→ **SUPPLIED ENTRIES**:

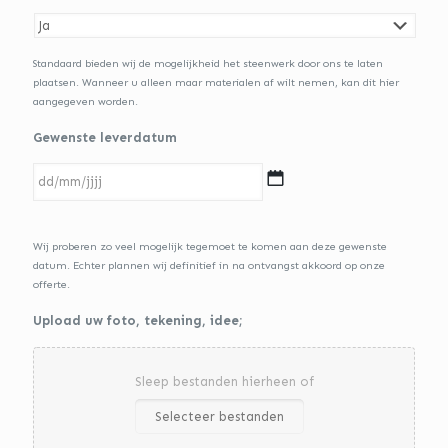
Standaard bieden wij de mogelijkheid het steenwerk door ons te laten
plaatsen. Wanneer u alleen maar materialen af wilt nemen, kan dit hier
aangegeven worden.
Gewenste leverdatum
D
Wij proberen zo veel mogelijk tegemoet te komen aan deze gewenste
D
datum. Echter plannen wij definitief in na ontvangst akkoord op onze
s
offerte.
l
a
Upload uw foto, tekening, idee;
s
h
M
Sleep bestanden hierheen of
M
s
Selecteer bestanden
l
a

→ **GOAL OF THE EXERCISE**:
Exact copies of all the entries, without any pictures, are what the answer must contain.

→ **WRITTEN ANSWER**:
Standaard bieden wij de mogelijkheid het steenwerk door ons te laten
plaatsen. Wanneer u alleen maar materialen af wilt nemen, kan dit hier
aangegeven worden.
Gewenste leverdatum
D
Wij proberen zo veel mogelijk tegemoet te komen aan deze gewenste
D
datum. Echter plannen wij definitief in na ontvangst akkoord op onze
s
offerte.
l
a
Upload uw foto, tekening, idee;
s
h
M
Sleep bestanden hierheen of
M
s
Selecteer bestanden
l
a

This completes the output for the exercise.